Thread: Advice on Contiguous IDs

Advice on Contiguous IDs

From
"Brian McKiernan"
Date:
Hi Folks,

Looking for some help/advice - not sure if this is the appropriate channel.

My Issue:
My primary keys in a certain table are not contiguous.

What I have done so far:

My Question:
1) What event would cause the CACHE clause in CREATE SEQUENCE to make an out of sequence next number?
2) In all cases am I correct in my thinking that in order to create contiguous primary key IDs then performance will greatly suffer? Do we have an idea of how bad this will generally be or what does that depend upon?

Many thanks in advance,
Brian

Re: Advice on Contiguous IDs

From
Alvaro Herrera
Date:
Brian McKiernan wrote:

> My Issue:
> My primary keys in a certain table are not contiguous.

If you have a need to have values that are contiguous, you need to ask
yourself why and then see what mechanism provides the semantics you
need.  An easy way is to lock the table containing the column, for
example, which of course means only one transaction can do it at a time.
For many use cases this is good enough.

-- 
Álvaro Herrera                https://www.2ndQuadrant.com/
PostgreSQL Development, 24x7 Support, Remote DBA, Training & Services


Re: Advice on Contiguous IDs

From
"David G. Johnston"
Date:
On Tue, Jan 9, 2018 at 2:06 AM, Brian McKiernan <brian.mckiernan@firstcircle.com> wrote:
1) What event would cause the CACHE clause in CREATE SEQUENCE to make an out of sequence next number?

​None - it will always issue the next sequential value when asked.  But the transaction asking doesn't have to use the provided value as the PK for the table or, and even if it does, if the transaction fails and rolls-back the sequence value it received is discarded/lost.​
​David J.​

Re: Advice on Contiguous IDs

From
Steve Atkins
Date:
> On Jan 9, 2018, at 1:06 AM, Brian McKiernan <brian.mckiernan@firstcircle.com> wrote:
>
>
> Hi Folks,
>
> Looking for some help/advice - not sure if this is the appropriate channel.

pgsql-general would be a better bet.

>
> My Issue:
> My primary keys in a certain table are not contiguous.

That itself isn't a problem at all. If there's a business requirement for them to be contiguous that's the issue to
considerfirst. 

>
> What I have done so far:
> I have checked the documentation and found:
https://wiki.postgresql.org/wiki/FAQ#Why_are_there_gaps_in_the_numbering_of_my_sequence.2FSERIAL_column.3F_Why_aren.27t_my_sequence_nu
> mbers_reused_on_transaction_abort.3F
>
> My Question:
> 1) What event would cause the CACHE clause in CREATE SEQUENCE to make an out of sequence next number?

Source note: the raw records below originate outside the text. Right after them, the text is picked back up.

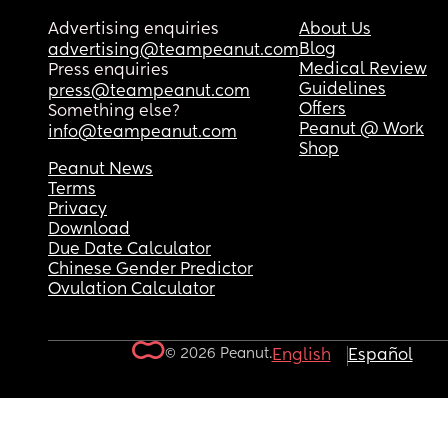
Advertising enquiries
About Us
Blog
advertising@teampeanut.com
Medical Review
Press enquiries
Guidelines
press@teampeanut.com
Offers
Something else?
Peanut @ Work
info@teampeanut.com
Shop
Peanut News
Terms
Privacy
Download
Due Date Calculator
Chinese Gender Predictor
Ovulation Calculator
© 2026 Peanut.
English
Español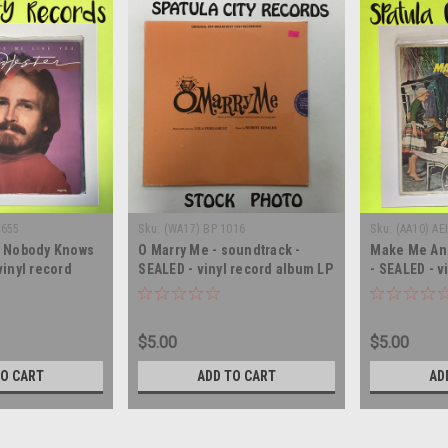
6655
Sku:
(WA17) BP 1016
Sku:
(AA10) AE
- Nobody Knows
O Marry Me - soundtrack -
Make Me An 
vinyl record
SEALED - vinyl record album LP
- SEALED - v
LP
$5.00
$5.00
TO CART
ADD TO CART
AD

It causes PostgreSQL to assign batches of numbers to each connection that needs one, making it more likely that they'll
beused out of order or that some won't be used at all. 

Using cache just makes it more obvious, though. There's no guarantee that a sequence will give you consecutive numbers,
northat they'll be ordered, in general. About the only thing that is guaranteed is that they'll be unique. 

> 2) In all cases am I correct in my thinking that in order to create contiguous primary key IDs then performance will
greatlysuffer? Do we have an idea of how bad this will generally be or what does that depend upon? 

Yes. You will have to effectively serialize all inserts into those tables, eliminating any concurrency.

You'd need to have a pretty compelling hard business requirement for consecutive numbers before it'd be worth
considering.

Cheers,
  Steve



Re: Advice on Contiguous IDs

From
Vik Fearing
Date:
On 01/09/2018 10:06 AM, Brian McKiernan wrote:
> Hi Folks,
> 
> Looking for some help/advice - not sure if this is the appropriate channel.

It is not.  You want the pgsql-general list, or perhaps pgsql-novice.

> My Issue:
> My primary keys in a certain table are not contiguous.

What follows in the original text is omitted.